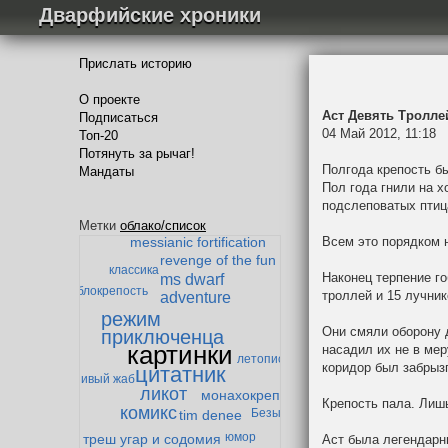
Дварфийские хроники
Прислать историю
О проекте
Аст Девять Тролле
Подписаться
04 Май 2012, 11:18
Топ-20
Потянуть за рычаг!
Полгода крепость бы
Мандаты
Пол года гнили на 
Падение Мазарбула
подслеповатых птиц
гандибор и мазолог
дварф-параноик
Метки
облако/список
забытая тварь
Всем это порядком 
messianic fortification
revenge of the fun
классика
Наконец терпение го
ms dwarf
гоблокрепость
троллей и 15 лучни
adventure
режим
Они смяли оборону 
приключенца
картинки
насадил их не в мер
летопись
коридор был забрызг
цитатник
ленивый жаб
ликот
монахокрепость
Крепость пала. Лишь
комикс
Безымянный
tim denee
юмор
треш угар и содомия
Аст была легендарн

-.-.-

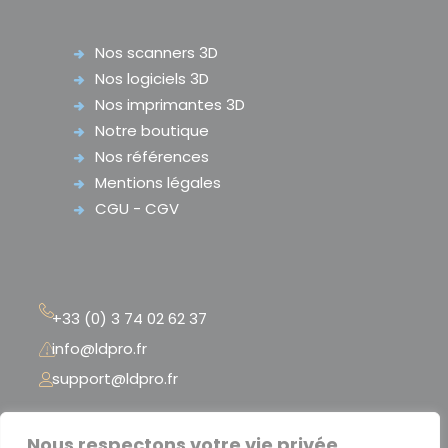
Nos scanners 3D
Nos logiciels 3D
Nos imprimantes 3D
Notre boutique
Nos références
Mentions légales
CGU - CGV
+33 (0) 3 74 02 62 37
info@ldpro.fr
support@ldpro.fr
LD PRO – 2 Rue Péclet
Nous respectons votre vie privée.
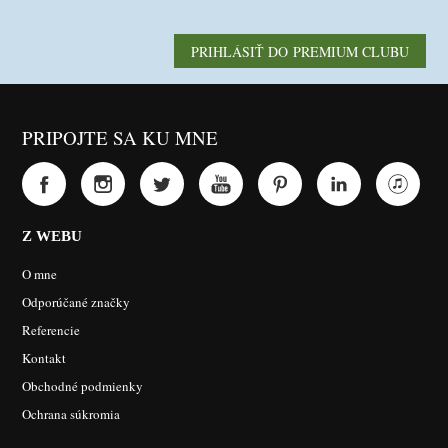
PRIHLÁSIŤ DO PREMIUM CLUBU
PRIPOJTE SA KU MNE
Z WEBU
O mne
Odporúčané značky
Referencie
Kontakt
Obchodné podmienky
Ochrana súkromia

-.-.-

Among the lines above, find the one with "Полгода крепость бы" and the one with "Аст была легендарн". Quote both and everything between them, exactly.

Полгода крепость бы
Мандаты
Пол года гнили на 
Падение Мазарбула
подслеповатых птиц
гандибор и мазолог
дварф-параноик
Метки
облако/список
забытая тварь
Всем это порядком 
messianic fortification
revenge of the fun
классика
Наконец терпение го
ms dwarf
гоблокрепость
троллей и 15 лучни
adventure
режим
Они смяли оборону 
приключенца
картинки
насадил их не в мер
летопись
коридор был забрызг
цитатник
ленивый жаб
ликот
монахокрепость
Крепость пала. Лишь
комикс
Безымянный
tim denee
юмор
треш угар и содомия
Аст была легендарн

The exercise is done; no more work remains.